Record set »

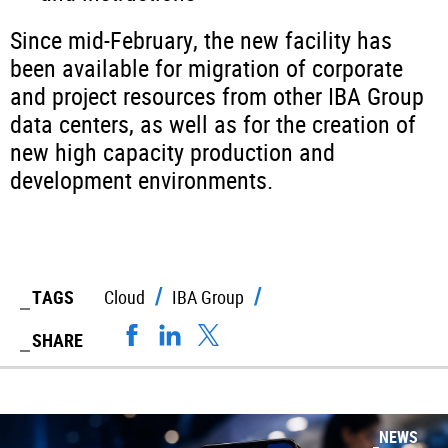
Since mid-February, the new facility has
been available for migration of corporate
and project resources from other IBA Group
data centers, as well as for the creation of
new high capacity production and
development environments.
TAGS
Cloud
IBA Group
SHARE
NEWS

What the task asks » Where a line contains the word "Group", copy that line from the listing above.

Answer »
and project resources from other IBA Group
IBA Group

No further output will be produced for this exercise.